When forecasters are predicting the next hurricane, rescuers are seeking information on wave heights in the Gulf or clean up crews are trying to map the direction of the next oil spill they can rest assured of one thing: They can rely on the real-time and near real-time data provided by the Gulf of Mexico Coastal Ocean Observing System (GCOOS) because it has been certified to meet the highest quality standards possible.
GCOOS has received official certification from the U.S. Integrated Ocean Observing System (U.S. IOOS®) and the National Oceanic and Atmospheric Administration (NOAA). Certification means that GCOOS is meeting federal standards for data gathering and management and operates inclusively, transparently and seeks user input to determine system priorities.
Having the IOOS/NOAA stamp of approval means that the independent, nonprofit GCOOS is the only certified observing system whose sole focus is on the Gulf. In fact, GCOOS is the heart of data collection for ocean and coastal waters in the Gulf of Mexico — collecting thousands of data points from sensors and ensuring that the information is reliable, timely and accurate before disseminating it to the ocean sectors that rely on it.

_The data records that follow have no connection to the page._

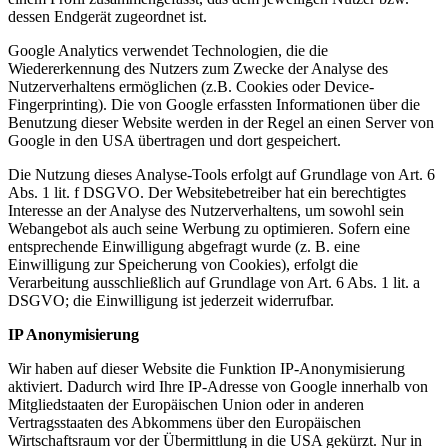
dessen Endgerät zugeordnet ist.
Google Analytics verwendet Technologien, die die
Wiedererkennung des Nutzers zum Zwecke der Analyse des
Nutzerverhaltens ermöglichen (z.B. Cookies oder Device-
Fingerprinting). Die von Google erfassten Informationen über die
Benutzung dieser Website werden in der Regel an einen Server von
Google in den USA übertragen und dort gespeichert.
Die Nutzung dieses Analyse-Tools erfolgt auf Grundlage von Art. 6
Abs. 1 lit. f DSGVO. Der Websitebetreiber hat ein berechtigtes
Interesse an der Analyse des Nutzerverhaltens, um sowohl sein
Webangebot als auch seine Werbung zu optimieren. Sofern eine
entsprechende Einwilligung abgefragt wurde (z. B. eine
Einwilligung zur Speicherung von Cookies), erfolgt die
Verarbeitung ausschließlich auf Grundlage von Art. 6 Abs. 1 lit. a
DSGVO; die Einwilligung ist jederzeit widerrufbar.
IP Anonymisierung
Wir haben auf dieser Website die Funktion IP-Anonymisierung
aktiviert. Dadurch wird Ihre IP-Adresse von Google innerhalb von
Mitgliedstaaten der Europäischen Union oder in anderen
Vertragsstaaten des Abkommens über den Europäischen
Wirtschaftsraum vor der Übermittlung in die USA gekürzt. Nur in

Gulf data matters because the Gulf of Mexico is America’s Sea.
- It is the nation’s gas station, with 20% of the nation’s oil reserves; 14% of dry natural gas reserves; 45% of the U.S. petroleum refining capacity and 51% of our natural gas processing capacity;
- The Gulf’s commercial fishery accounts for $24 billion in sales;
- It holds 13 of the nation’s top 25 U.S. ports (by tonnage);
- And revenues generated by Gulf states contribute $2 trillion per year to the nation’s gross domestic product — including $660 billion from coastal county revenues and $110 billion from ocean revenues.